ASSIGNMENT: Retype the entries below exactly, and keep every picture out of your version.

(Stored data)

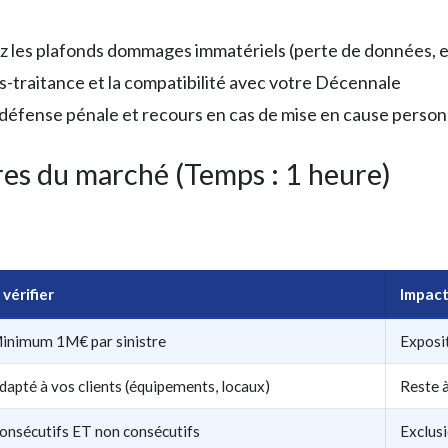
iez les plafonds dommages immatériels (perte de données, e
us-traitance et la compatibilité avec votre Décennale
 défense pénale et recours en cas de mise en cause person
res du marché (Temps : 1 heure)
 vérifier
Impact 
inimum 1M€ par sinistre
Exposit
dapté à vos clients (équipements, locaux)
Reste à
onsécutifs ET non consécutifs
Exclusi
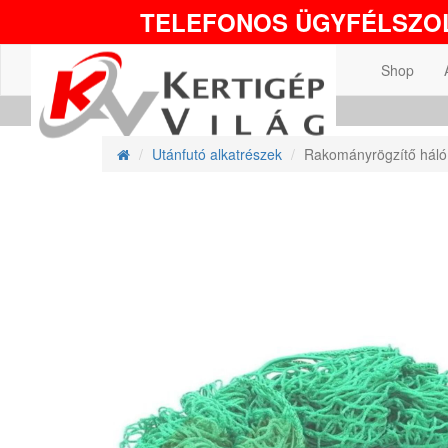
TELEFONOS ÜGYFÉLSZOL
Shop
Utánfutó alkatrészek
Rakományrögzítő háló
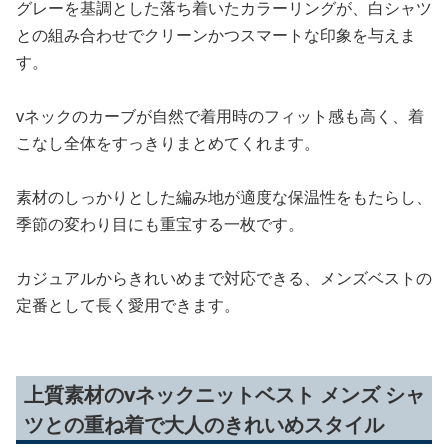
グレーを基調とした落ち着いたカラーリングが、白シャツ
との組み合わせでクリーンかつスマートな印象を与えま
す。
vネックのカーブが自然で着用時のフィット感も高く、着
こなし全体をすっきりまとめてくれます。
素材のしっかりとした編み地が適度な保温性をもたらし、
季節の変わり目にも重宝する一枚です。
カジュアルからきれいめまで対応できる、メンズベストの
定番として長く愛用できます。
上質素材のvネックニットベスト メンズ シャ
ツとの重ね着で大人のきれいめスタイル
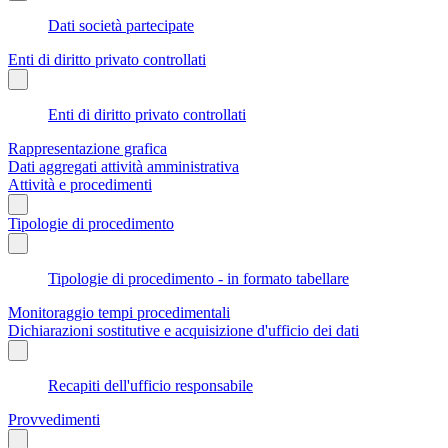
Dati società partecipate
Enti di diritto privato controllati
Enti di diritto privato controllati
Rappresentazione grafica
Dati aggregati attività amministrativa
Attività e procedimenti
Tipologie di procedimento
Tipologie di procedimento - in formato tabellare
Monitoraggio tempi procedimentali
Dichiarazioni sostitutive e acquisizione d'ufficio dei dati
Recapiti dell'ufficio responsabile
Provvedimenti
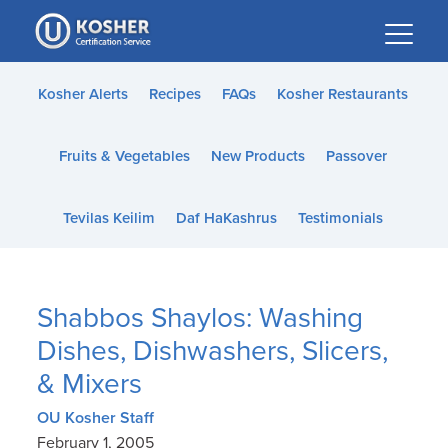
Please
note:
This
website
Kosher Alerts
Recipes
FAQs
Kosher Restaurants
includes
an
Fruits & Vegetables
New Products
Passover
accessibility
system.
Tevilas Keilim
Daf HaKashrus
Testimonials
Shabbos Shaylos: Washing
Dishes, Dishwashers, Slicers,
& Mixers
OU Kosher Staff
February 1, 2005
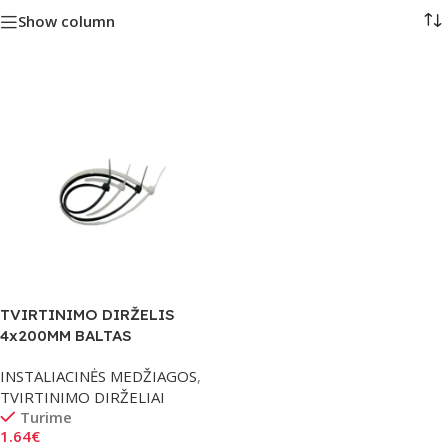
Show column
TVIRTINIMO DIRŽELIS
4x200MM BALTAS
INSTALIACINĖS MEDŽIAGOS
,
TVIRTINIMO DIRŽELIAI
Turime
1.64
€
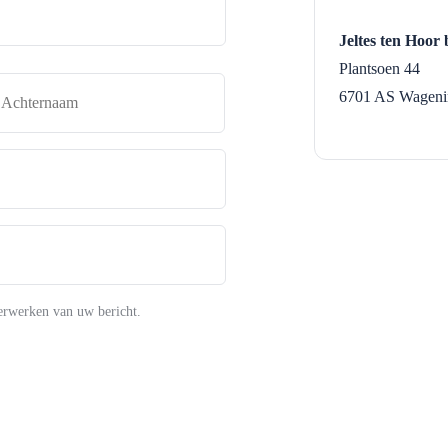
Jeltes ten Hoor 
Plantsoen 44
naam
Achternaam
6701 AS
Wageni
erwerken van uw bericht.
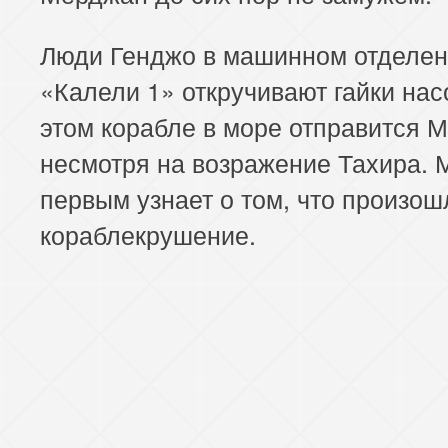
185 серия
186 серия
187 серия
Люди Генджо в машинном отделен
189 серия
190 серия
191 серия
«Калели 1» откручивают гайки нас
193 серия
194 серия
195 серия
этом корабле в море отправится 
несмотря на возражение Тахира.
197 серия
198 серия
199 серия
первым узнает о том, что произош
201 серия
202 серия
203 серия
кораблекрушение.
205 серия
206 серия
207 серия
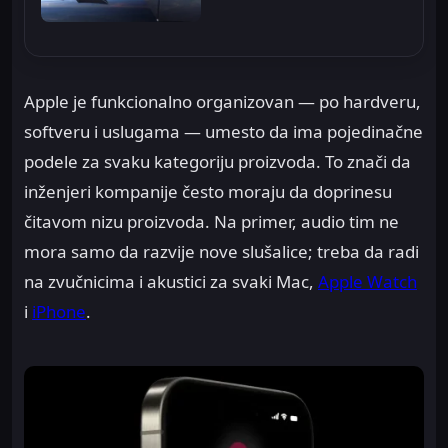
Apple je funkcionalno organizovan — po hardveru,
softveru i uslugama — umesto da ima pojedinačne
podele za svaku kategoriju proizvoda. To znači da
inženjeri kompanije često moraju da doprinesu
čitavom nizu proizvoda. Na primer, audio tim ne
mora samo da razvije nove slušalice; treba da radi
na zvučnicima i akustici za svaki Mac,
Apple Watch
i
iPhone
.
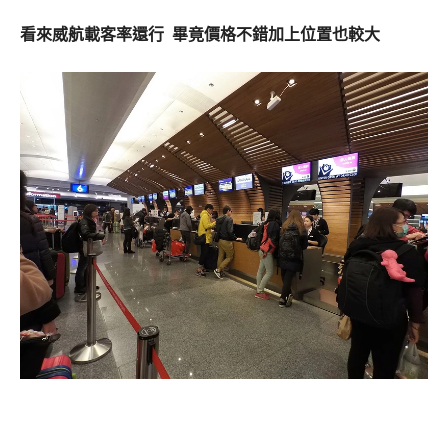
看來威航載客率還行 畢竟價格不錯加上位置也較大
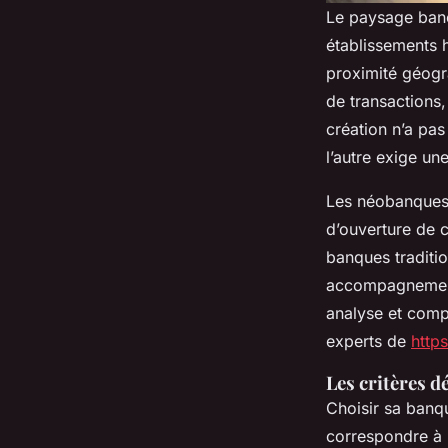
Le paysage banc
établissements h
proximité géogra
de transactions
création n’a pas
l’autre exige un
Les néobanques a
d’ouverture de 
banques tradition
accompagnement 
analyse et comp
experts de
https
Les critères d
Choisir sa banque
correspondre à l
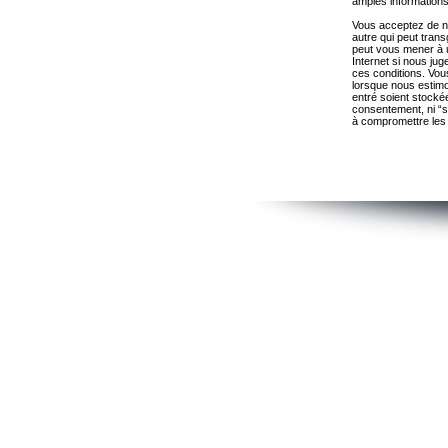
amples informations
Vous acceptez de ne
autre qui peut trans
peut vous mener à 
Internet si nous ju
ces conditions. Vous
lorsque nous estimo
entré soient stocké
consentement, ni “s
à compromettre les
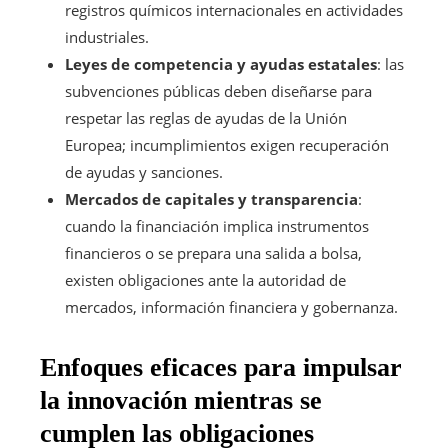
registros químicos internacionales en actividades
industriales.
Leyes de competencia y ayudas estatales
: las
subvenciones públicas deben diseñarse para
respetar las reglas de ayudas de la Unión
Europea; incumplimientos exigen recuperación
de ayudas y sanciones.
Mercados de capitales y transparencia
:
cuando la financiación implica instrumentos
financieros o se prepara una salida a bolsa,
existen obligaciones ante la autoridad de
mercados, información financiera y gobernanza.
Enfoques eficaces para impulsar
la innovación mientras se
cumplen las obligaciones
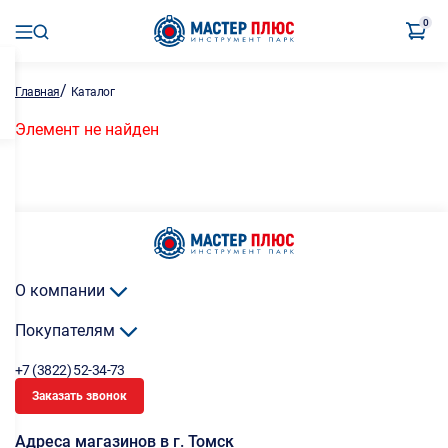
0
/
Главная
Каталог
Элемент не найден
О компании
Покупателям
+7 (3822) 52-34-73
Заказать звонок
Адреса магазинов в г. Томск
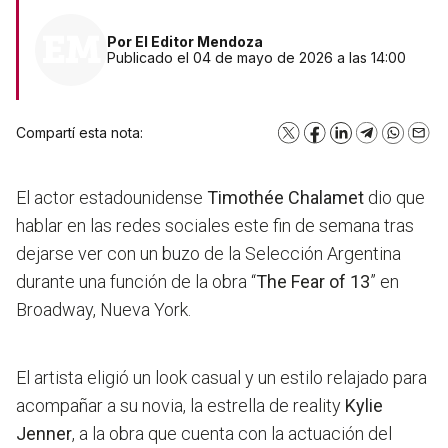
Por
El Editor Mendoza
Publicado el 04 de mayo de 2026 a las 14:00
Compartí esta nota:
X
Facebook
LinkedIn
Telegram
WhatsA
Emai
El actor estadounidense
Timothée Chalamet
dio que
hablar en las redes sociales este fin de semana tras
dejarse ver con un buzo de la Selección Argentina
durante una función de la obra “
The Fear of 13
” en
Broadway, Nueva York.
El artista eligió un look casual y un estilo relajado para
acompañar a su novia, la estrella de reality
Kylie
Jenner
, a la obra que cuenta con la actuación del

ANSWER TO THIS EXERCISE:
iez les plafonds dommages immatériels (perte de données, e
us-traitance et la compatibilité avec votre Décennale
 défense pénale et recours en cas de mise en cause person
res du marché (Temps : 1 heure)
 vérifier
Impact 
inimum 1M€ par sinistre
Exposit
dapté à vos clients (équipements, locaux)
Reste à
onsécutifs ET non consécutifs
Exclusi
TELEFONOS ÜGYFÉLSZOL
Shop
Utánfutó alkatrészek
Rakományrögzítő háló
グレーを基調とした落ち着いたカラーリングが、白シャツ
との組み合わせでクリーンかつスマートな印象を与えま
す。
vネックのカーブが自然で着用時のフィット感も高く、着
こなし全体をすっきりまとめてくれます。
素材のしっかりとした編み地が適度な保温性をもたらし、
季節の変わり目にも重宝する一枚です。
カジュアルからきれいめまで対応できる、メンズベストの
定番として長く愛用できます。
上質素材のvネックニットベスト メンズ シャ
ツとの重ね着で大人のきれいめスタイル
Dati società partecipate
Enti di diritto privato controllati
Enti di diritto privato controllati
Rappresentazione grafica
Dati aggregati attività amministrativa
Attività e procedimenti
Tipologie di procedimento
Tipologie di procedimento - in formato tabellare
Monitoraggio tempi procedimentali
Dichiarazioni sostitutive e acquisizione d'ufficio dei dati
Recapiti dell'ufficio responsabile
Provvedimenti
Please
note:
This
website
Kosher Alerts
Recipes
FAQs
Kosher Restaurants
includes
an
Fruits & Vegetables
New Products
Passover
accessibility
system.
Tevilas Keilim
Daf HaKashrus
Testimonials
Shabbos Shaylos: Washing
Dishes, Dishwashers, Slicers,
& Mixers
OU Kosher Staff
February 1, 2005
Show column
TVIRTINIMO DIRŽELIS
4x200MM BALTAS
INSTALIACINĖS MEDŽIAGOS
,
TVIRTINIMO DIRŽELIAI
Turime
1.64
€
Jeltes ten Hoor 
Plantsoen 44
naam
Achternaam
6701 AS
Wageni
erwerken van uw bericht.
185 серия
186 серия
187 серия
Люди Генджо в машинном отделен
189 серия
190 серия
191 серия
«Калели 1» откручивают гайки нас
193 серия
194 серия
195 серия
этом корабле в море отправится 
несмотря на возражение Тахира.
197 серия
198 серия
199 серия
первым узнает о том, что произош
201 серия
202 серия
203 серия
кораблекрушение.
205 серия
206 серия
207 серия
Apple je funkcionalno organizovan — po hardveru,
softveru i uslugama — umesto da ima pojedinačne
podele za svaku kategoriju proizvoda. To znači da
inženjeri kompanije često moraju da doprinesu
čitavom nizu proizvoda. Na primer, audio tim ne
mora samo da razvije nove slušalice; treba da radi
na zvučnicima i akustici za svaki Mac,
Apple Watch
i
iPhone
.
看來威航載客率還行 畢竟價格不錯加上位置也較大
Le paysage banc
établissements h
proximité géogra
de transactions
création n’a pas
l’autre exige un
Les néobanques a
d’ouverture de 
banques tradition
accompagnement 
analyse et comp
experts de
https
Les critères d
Choisir sa banque
correspondre à l
amples informations
Vous acceptez de ne
autre qui peut trans
peut vous mener à 
Internet si nous ju
ces conditions. Vous
lorsque nous estimo
entré soient stocké
consentement, ni “s
à compromettre les
registros químicos internacionales en actividades
industriales.
Leyes de competencia y ayudas estatales
: las
subvenciones públicas deben diseñarse para
respetar las reglas de ayudas de la Unión
Europea; incumplimientos exigen recuperación
de ayudas y sanciones.
Mercados de capitales y transparencia
:
cuando la financiación implica instrumentos
financieros o se prepara una salida a bolsa,
existen obligaciones ante la autoridad de
mercados, información financiera y gobernanza.
Enfoques eficaces para impulsar
la innovación mientras se
cumplen las obligaciones
0
/
Главная
Каталог
Элемент не найден
О компании
Покупателям
+7 (3822) 52-34-73
Заказать звонок
Адреса магазинов в г. Томск
Por
El Editor Mendoza
Publicado el 04 de mayo de 2026 a las 14:00
Compartí esta nota:
X
Facebook
LinkedIn
Telegram
WhatsA
Emai
El actor estadounidense
Timothée Chalamet
dio que
hablar en las redes sociales este fin de semana tras
dejarse ver con un buzo de la Selección Argentina
durante una función de la obra “
The Fear of 13
” en
Broadway, Nueva York.
El artista eligió un look casual y un estilo relajado para
acompañar a su novia, la estrella de reality
Kylie
Jenner
, a la obra que cuenta con la actuación del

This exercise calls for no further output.